The iPad Mini Will Mean The Death of eInk - mikecane
http://mikecanex.wordpress.com/2012/05/26/the-ipad-mini-will-mean-the-death-of-eink/

======
SlipperySlope
Mike, you are wrong because your argument includes a false implied premise.
Let's agree that you are not a high volume reader and that most people are not
high volume readers.

But lets debate whether the smaller number of high volume readers will abandon
the Kindle eInk tablet for a back-lit multi-use tablet.
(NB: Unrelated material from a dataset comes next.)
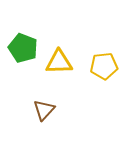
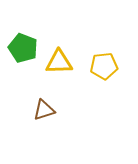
brown triangle: rotated 30 degrees clockwise
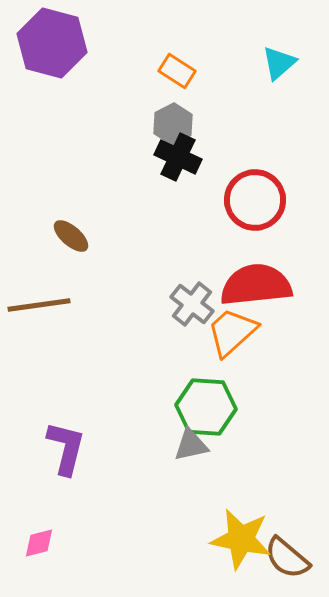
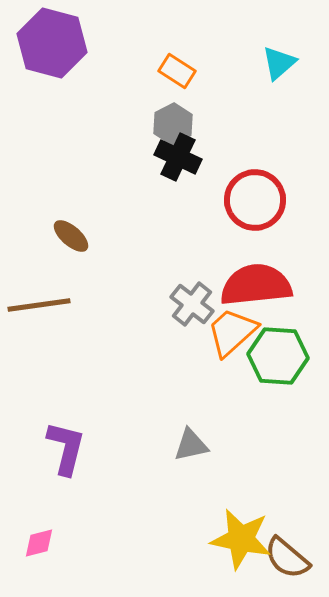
green hexagon: moved 72 px right, 51 px up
My household has a Kindle, and also has the Kindle application installed on a
laptop, desktop, iPhone and Android phone. I am a high volume reader and
prefer the 6-inch Kindle eInk model over any of these alternative platforms
because of the physical comfort of holding the device, and ease of reading
eInk. The device is lighter because the eInk uses much less power than an LCD
or other backlit display. The Kindle is purpose built for reading having
convenient click buttons for page turning that are part of the frame - better
than tapping. The iPad mini will not be a purpose built ebook reader and will
be inferior to the Kindle eInk tablet for the purpose of reading books. High
volume readers, who know the important features, will choose the Kindle or
similar eInk reader.

Amazon gives its readers a choice now with the Kindle Fire, which is not eInk,
and the eInk Kindle models. The latter continue to sell well.